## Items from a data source
--- START ---
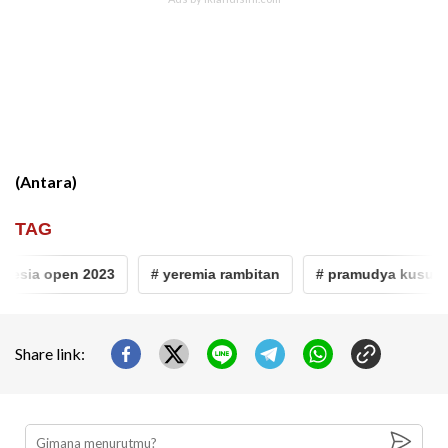
(Antara)
TAG
nesia open 2023
# yeremia rambitan
# pramudya kusuma
Share link:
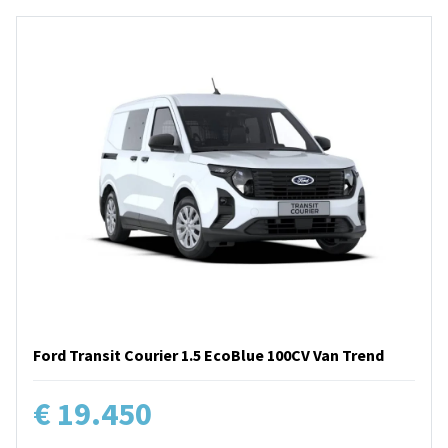
Ford Transit Courier 1.5 EcoBlue 100CV Van Trend
€ 19.450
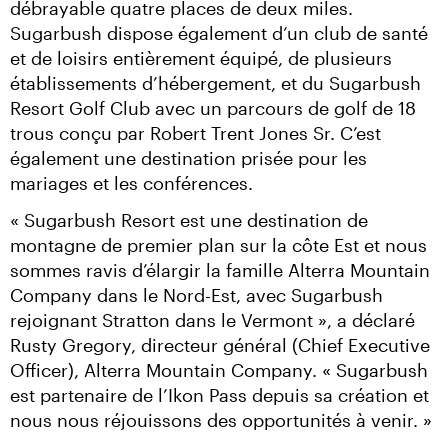
débrayable quatre places de deux miles. 
Sugarbush dispose également d’un club de santé 
et de loisirs entièrement équipé, de plusieurs 
établissements d’hébergement, et du Sugarbush 
Resort Golf Club avec un parcours de golf de 18 
trous conçu par Robert Trent Jones Sr. C’est 
également une destination prisée pour les 
mariages et les conférences.
« Sugarbush Resort est une destination de 
montagne de premier plan sur la côte Est et nous 
sommes ravis d’élargir la famille Alterra Mountain 
Company dans le Nord-Est, avec Sugarbush 
rejoignant Stratton dans le Vermont », a déclaré 
Rusty Gregory, directeur général (Chief Executive 
Officer), Alterra Mountain Company. « Sugarbush 
est partenaire de l’Ikon Pass depuis sa création et 
nous nous réjouissons des opportunités à venir. »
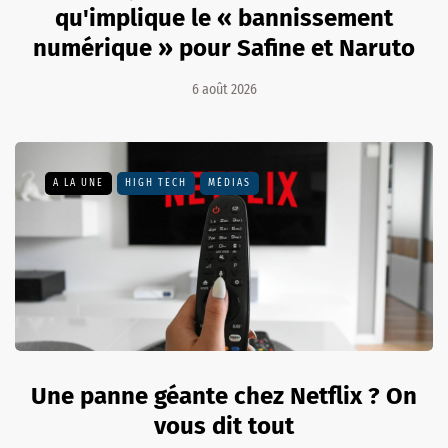
qu'implique le « bannissement
numérique » pour Safine et Naruto
6 août 2026
A LA UNE
HIGH TECH
MÉDIAS
Une panne géante chez Netflix ? On
vous dit tout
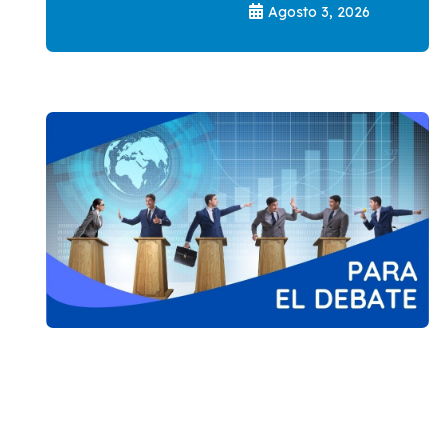
Agosto 3, 2026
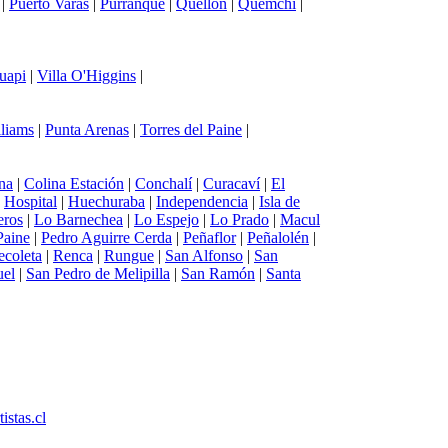
|
Puerto Varas
|
Purranque
|
Quellón
|
Quemchi
|
uapi
|
Villa O'Higgins
|
lliams
|
Punta Arenas
|
Torres del Paine
|
na
|
Colina Estación
|
Conchalí
|
Curacaví
|
El
|
Hospital
|
Huechuraba
|
Independencia
|
Isla de
eros
|
Lo Barnechea
|
Lo Espejo
|
Lo Prado
|
Macul
Paine
|
Pedro Aguirre Cerda
|
Peñaflor
|
Peñalolén
|
ecoleta
|
Renca
|
Rungue
|
San Alfonso
|
San
uel
|
San Pedro de Melipilla
|
San Ramón
|
Santa
tistas.cl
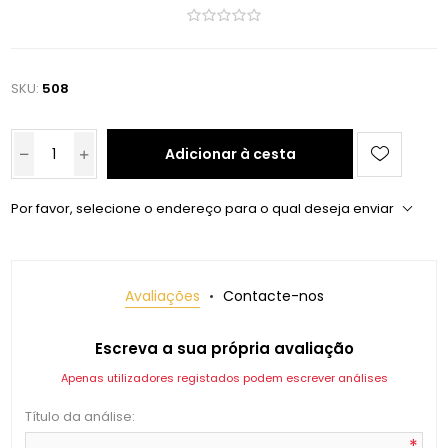
SKU:
508
Adicionar à cesta
Por favor, selecione o endereço para o qual deseja enviar
Avaliações
Contacte-nos
Escreva a sua própria avaliação
Apenas utilizadores registados podem escrever análises
Título da análise:
*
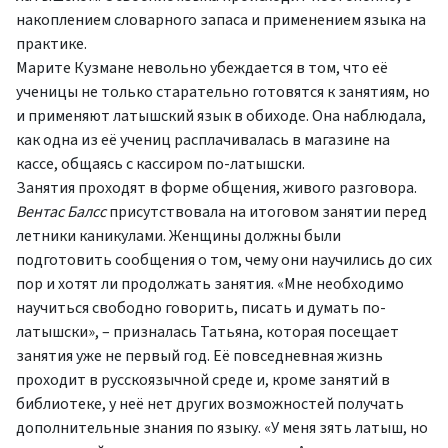
накоплением словарного запаса и применением языка на
практике.
Марите Кузмане невольно убеждается в том, что её
ученицы не только старательно готовятся к занятиям, но
и применяют латышский язык в обиходе. Она наблюдала,
как одна из её учениц расплачивалась в магазине на
кассе, общаясь с кассиром по-латышски.
Занятия проходят в форме общения, живого разговора.
Вентас Балсс
присутствовала на итоговом занятии перед
летники каникулами. Женщины должны были
подготовить сообщения о том, чему они научились до сих
пор и хотят ли продолжать занятия. «Мне необходимо
научиться свободно говорить, писать и думать по-
латышски», – призналась Татьяна, которая посещает
занятия уже не первый год. Её повседневная жизнь
проходит в русскоязычной среде и, кроме занятий в
библиотеке, у неё нет других возможностей получать
дополнительные знания по языку. «У меня зять латыш, но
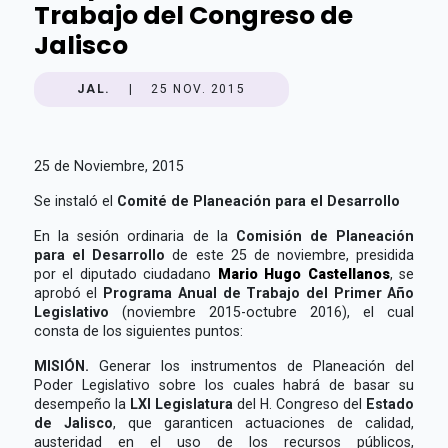
Trabajo del Congreso de
Jalisco
JAL.
|
25 NOV. 2015
25 de Noviembre, 2015
Se instaló el
Comité de Planeación para el Desarrollo
En la sesión ordinaria de la
Comisión de Planeación
para el Desarrollo
de este 25 de noviembre, presidida
por el diputado ciudadano
Mario Hugo Castellanos
, se
aprobó el
Programa Anual de Trabajo del Primer Año
Legislativo
(noviembre 2015-octubre 2016), el cual
consta de los siguientes puntos:
MISIÓN.
Generar los instrumentos de Planeación del
Poder Legislativo sobre los cuales habrá de basar su
desempeño la
LXI Legislatura
del H. Congreso del
Estado
de Jalisco
, que garanticen actuaciones de calidad,
austeridad en el uso de los recursos públicos,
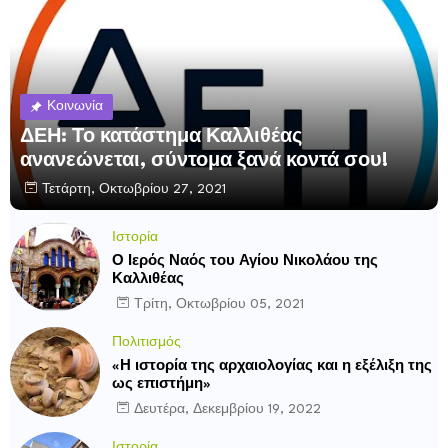
Κοινωνία
ΔΕΗ: Το κατάστημα Καλλιθέας
ανανεώνεται, σύντομα ξανά κοντά σου!
Τετάρτη, Οκτωβρίου 27, 2021
Ιστορία
Ο Ιερός Ναός του Αγίου Νικολάου της
Καλλιθέας
Τρίτη, Οκτωβρίου 05, 2021
Πολιτισμός
«Η ιστορία της αρχαιολογίας και η εξέλιξη της
ως επιστήμη»
Δευτέρα, Δεκεμβρίου 19, 2022
Ιστορία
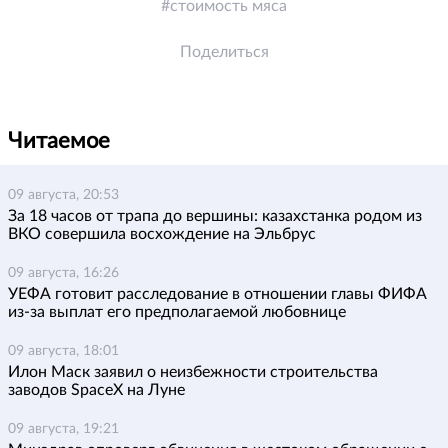
стоимость мяса
Поделиться
Читаемое
09 августа, 20:53
За 18 часов от трапа до вершины: казахстанка родом из
ВКО совершила восхождение на Эльбрус
09 августа, 16:26
УЕФА готовит расследование в отношении главы ФИФА
из-за выплат его предполагаемой любовнице
09 августа, 18:01
Илон Маск заявил о неизбежности строительства
заводов SpaceX на Луне
09 августа, 19:21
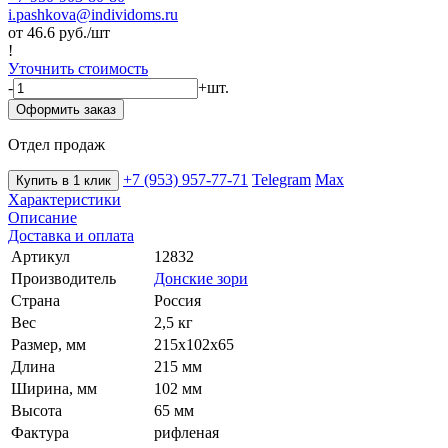
i.pashkova@individoms.ru
от 46.6
руб./шт
!
Уточнить стоимость
-
+
шт.
Оформить заказ
Отдел продаж
+7 (953) 957-77-71
Telegram
Max
Купить в 1 клик
Характеристики
Описание
Доставка и оплата
Артикул
12832
Производитель
Донские зори
Страна
Россия
Вес
2,5 кг
Размер, мм
215х102х65
Длина
215 мм
Ширина, мм
102 мм
Высота
65 мм
Фактура
рифленая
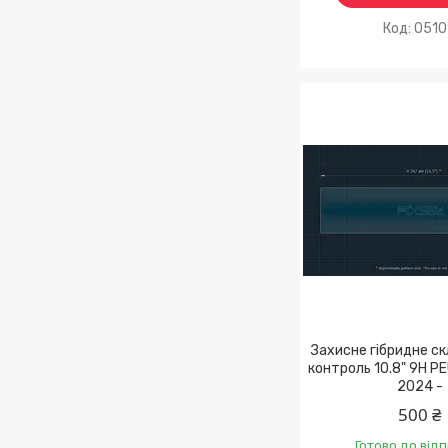
051
Захисне гібридне ск
контроль 10.8" 9H 
2024 -
500 ₴
Готово до від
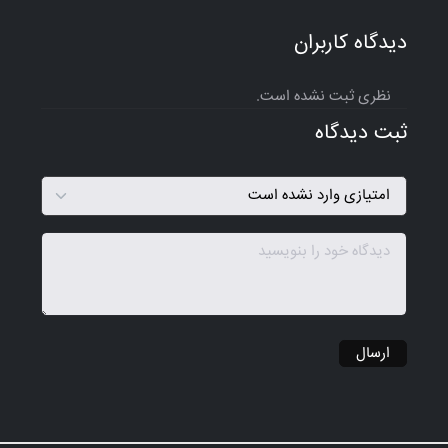
دیدگاه کاربران
نظری ثبت نشده است.
ثبت دیدگاه
ارسال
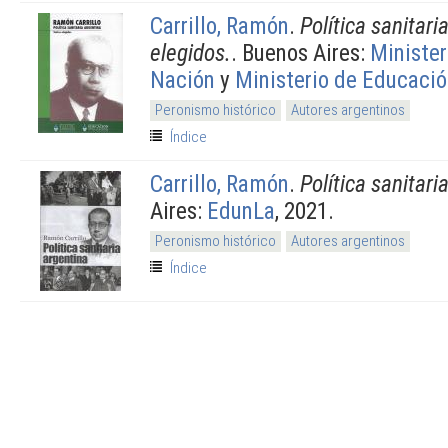
Carrillo, Ramón
.
Política sanitari
elegidos.
. Buenos Aires:
Minister
Nación
y
Ministerio de Educaci
Peronismo histórico
Autores argentinos
Índice
Carrillo, Ramón
.
Política sanitari
Aires:
EdunLa
, 2021.
Peronismo histórico
Autores argentinos
Índice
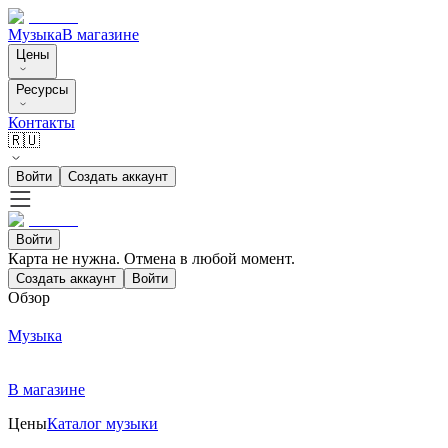
Музыка
В магазине
Цены
Ресурсы
Контакты
🇷🇺
Войти
Создать аккаунт
Войти
Карта не нужна. Отмена в любой момент.
Создать аккаунт
Войти
Обзор
Музыка
В магазине
Цены
Каталог музыки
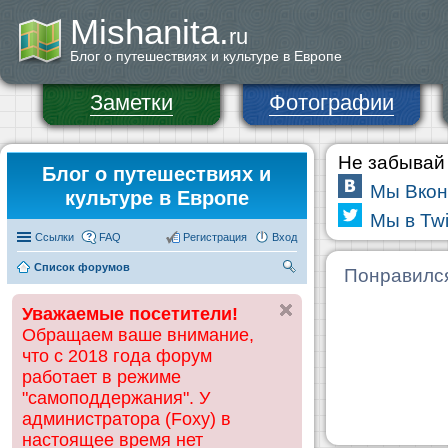
Mishanita.
ru
Блог о путешествиях и культуре в Европе
Заметки
Фотографии
Не забывай 
Блог о путешествиях и
Мы Вкон
культуре в Европе
Мы в Twi
Ссылки
FAQ
Регистрация
Вход
Список форумов
П
Понравилс
ои
Уважаемые посетители!
ск
Обращаем ваше внимание,
что с 2018 года форум
работает в режиме
"самоподдержания". У
администратора (Foxy) в
настоящее время нет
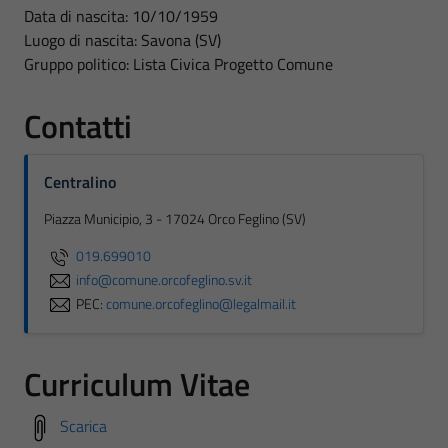
Data di nascita: 10/10/1959
Luogo di nascita: Savona (SV)
Gruppo politico: Lista Civica Progetto Comune
Contatti
Centralino
Piazza Municipio, 3 - 17024 Orco Feglino (SV)
019.699010
info@comune.orcofeglino.sv.it
PEC:
comune.orcofeglino@legalmail.it
Curriculum Vitae
Scarica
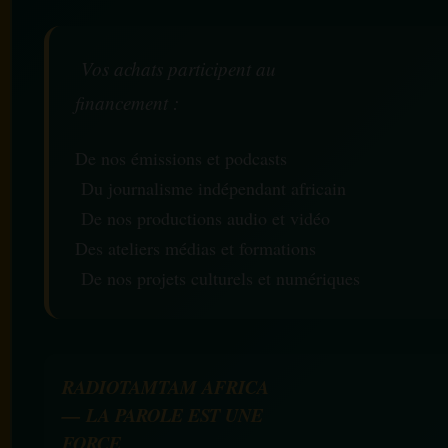
Vos achats participent au
financement :
De nos émissions et podcasts
Du journalisme indépendant africain
De nos productions audio et vidéo
Des ateliers médias et formations
De nos projets culturels et numériques
RADIOTAMTAM AFRICA
— LA PAROLE EST UNE
FORCE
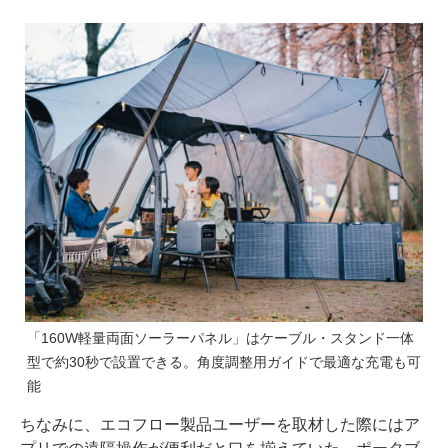
「160W軽量両面ソーラーパネル」はケーブル・スタンド一体
型で約30秒で設置できる。角度調整用ガイドで最適な充電も可
能
ちなみに、エコフロー製品ユーザーを取材した際にはア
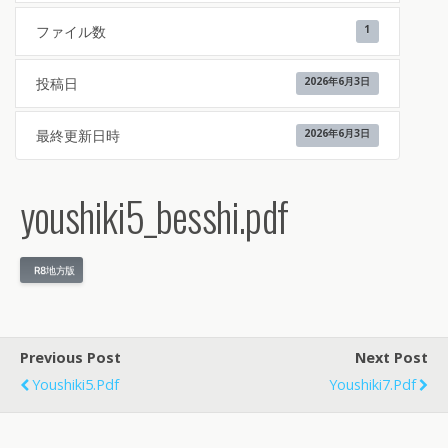
ファイル数
1
投稿日
2026年6月3日
最終更新日時
2026年6月3日
youshiki5_besshi.pdf
R8地方版
Previous Post
Next Post
Youshiki5.pdf
Youshiki7.pdf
--- END ---
## WHAT IS REQUIRED
Transcribe all the records above word for word, without their images.

## TASK OUTPUT
(Antara)
TAG
nesia open 2023
# yeremia rambitan
# pramudya kusuma
Share link:
Ford Transit Courier 1.5 EcoBlue 100CV Van Trend
€ 19.450
débrayable quatre places de deux miles. 
Sugarbush dispose également d’un club de santé 
et de loisirs entièrement équipé, de plusieurs 
établissements d’hébergement, et du Sugarbush 
Resort Golf Club avec un parcours de golf de 18 
trous conçu par Robert Trent Jones Sr. C’est 
également une destination prisée pour les 
mariages et les conférences.
« Sugarbush Resort est une destination de 
montagne de premier plan sur la côte Est et nous 
sommes ravis d’élargir la famille Alterra Mountain 
Company dans le Nord-Est, avec Sugarbush 
rejoignant Stratton dans le Vermont », a déclaré 
Rusty Gregory, directeur général (Chief Executive 
Officer), Alterra Mountain Company. « Sugarbush 
est partenaire de l’Ikon Pass depuis sa création et 
nous nous réjouissons des opportunités à venir. »
qu'implique le « bannissement
numérique » pour Safine et Naruto
6 août 2026
A LA UNE
HIGH TECH
MÉDIAS
Une panne géante chez Netflix ? On
vous dit tout
Agosto 3, 2026
|
Puerto Varas
|
Purranque
|
Quellón
|
Quemchi
|
uapi
|
Villa O'Higgins
|
lliams
|
Punta Arenas
|
Torres del Paine
|
na
|
Colina Estación
|
Conchalí
|
Curacaví
|
El
|
Hospital
|
Huechuraba
|
Independencia
|
Isla de
eros
|
Lo Barnechea
|
Lo Espejo
|
Lo Prado
|
Macul
Paine
|
Pedro Aguirre Cerda
|
Peñaflor
|
Peñalolén
|
ecoleta
|
Renca
|
Rungue
|
San Alfonso
|
San
uel
|
San Pedro de Melipilla
|
San Ramón
|
Santa
tistas.cl
SKU:
508
Adicionar à cesta
Por favor, selecione o endereço para o qual deseja enviar
Avaliações
Contacte-nos
Escreva a sua própria avaliação
Apenas utilizadores registados podem escrever análises
Título da análise:
*
накоплением словарного запаса и применением языка на
практике.
Марите Кузмане невольно убеждается в том, что её
ученицы не только старательно готовятся к занятиям, но
и применяют латышский язык в обиходе. Она наблюдала,
как одна из её учениц расплачивалась в магазине на
кассе, общаясь с кассиром по-латышски.
Занятия проходят в форме общения, живого разговора.
Вентас Балсс
присутствовала на итоговом занятии перед
летники каникулами. Женщины должны были
подготовить сообщения о том, чему они научились до сих
пор и хотят ли продолжать занятия. «Мне необходимо
научиться свободно говорить, писать и думать по-
латышски», – призналась Татьяна, которая посещает
занятия уже не первый год. Её повседневная жизнь
проходит в русскоязычной среде и, кроме занятий в
библиотеке, у неё нет других возможностей получать
дополнительные знания по языку. «У меня зять латыш, но
Trabajo del Congreso de
Jalisco
JAL.
|
25 NOV. 2015
25 de Noviembre, 2015
Se instaló el
Comité de Planeación para el Desarrollo
En la sesión ordinaria de la
Comisión de Planeación
para el Desarrollo
de este 25 de noviembre, presidida
por el diputado ciudadano
Mario Hugo Castellanos
, se
aprobó el
Programa Anual de Trabajo del Primer Año
Legislativo
(noviembre 2015-octubre 2016), el cual
consta de los siguientes puntos:
MISIÓN.
Generar los instrumentos de Planeación del
Poder Legislativo sobre los cuales habrá de basar su
desempeño la
LXI Legislatura
del H. Congreso del
Estado
de Jalisco
, que garanticen actuaciones de calidad,
austeridad en el uso de los recursos públicos,
Κοινωνία
ΔΕΗ: Το κατάστημα Καλλιθέας
ανανεώνεται, σύντομα ξανά κοντά σου!
Τετάρτη, Οκτωβρίου 27, 2021
Ιστορία
Ο Ιερός Ναός του Αγίου Νικολάου της
Καλλιθέας
Τρίτη, Οκτωβρίου 05, 2021
Πολιτισμός
«Η ιστορία της αρχαιολογίας και η εξέλιξη της
ως επιστήμη»
Δευτέρα, Δεκεμβρίου 19, 2022
Ιστορία
стоимость мяса
Поделиться
Читаемое
09 августа, 20:53
За 18 часов от трапа до вершины: казахстанка родом из
ВКО совершила восхождение на Эльбрус
09 августа, 16:26
УЕФА готовит расследование в отношении главы ФИФА
из-за выплат его предполагаемой любовнице
09 августа, 18:01
Илон Маск заявил о неизбежности строительства
заводов SpaceX на Луне
09 августа, 19:21
i.pashkova@individoms.ru
от 46.6
руб./шт
!
Уточнить стоимость
-
+
шт.
Оформить заказ
Отдел продаж
+7 (953) 957-77-71
Telegram
Max
Купить в 1 клик
Характеристики
Описание
Доставка и оплата
Артикул
12832
Производитель
Донские зори
Страна
Россия
Вес
2,5 кг
Размер, мм
215х102х65
Длина
215 мм
Ширина, мм
102 мм
Высота
65 мм
Фактура
рифленая
051
Захисне гібридне ск
контроль 10.8" 9H 
2024 -
500 ₴
Готово до від
دیدگاه کاربران
نظری ثبت نشده است.
ثبت دیدگاه
ارسال
Carrillo, Ramón
.
Política sanitari
elegidos.
. Buenos Aires:
Minister
Nación
y
Ministerio de Educaci
Peronismo histórico
Autores argentinos
Índice
Carrillo, Ramón
.
Política sanitari
Aires:
EdunLa
, 2021.
Peronismo histórico
Autores argentinos
Índice
Музыка
В магазине
Цены
Ресурсы
Контакты
🇷🇺
Войти
Создать аккаунт
Войти
Карта не нужна. Отмена в любой момент.
Создать аккаунт
Войти
Обзор
Музыка
В магазине
Цены
Каталог музыки
Mishanita.
ru
Блог о путешествиях и культуре в Европе
Заметки
Фотографии
Не забывай 
Блог о путешествиях и
Мы Вкон
культуре в Европе
Мы в Twi
Ссылки
FAQ
Регистрация
Вход
Список форумов
П
Понравилс
ои
Уважаемые посетители!
ск
Обращаем ваше внимание,
что с 2018 года форум
работает в режиме
"самоподдержания". У
администратора (Foxy) в
настоящее время нет
Data di nascita: 10/10/1959
Luogo di nascita: Savona (SV)
Gruppo politico: Lista Civica Progetto Comune
Contatti
Centralino
Piazza Municipio, 3 - 17024 Orco Feglino (SV)
019.699010
info@comune.orcofeglino.sv.it
PEC:
comune.orcofeglino@legalmail.it
Curriculum Vitae
Scarica
Vos achats participent au
financement :
De nos émissions et podcasts
Du journalisme indépendant africain
De nos productions audio et vidéo
Des ateliers médias et formations
De nos projets culturels et numériques
RADIOTAMTAM AFRICA
— LA PAROLE EST UNE
FORCE
「160W軽量両面ソーラーパネル」はケーブル・スタンド一体
型で約30秒で設置できる。角度調整用ガイドで最適な充電も可
能
ちなみに、エコフロー製品ユーザーを取材した際にはア
ファイル数
1
投稿日
2026年6月3日
最終更新日時
2026年6月3日
youshiki5_besshi.pdf
R8地方版
Previous Post
Next Post
Youshiki5.pdf
Youshiki7.pdf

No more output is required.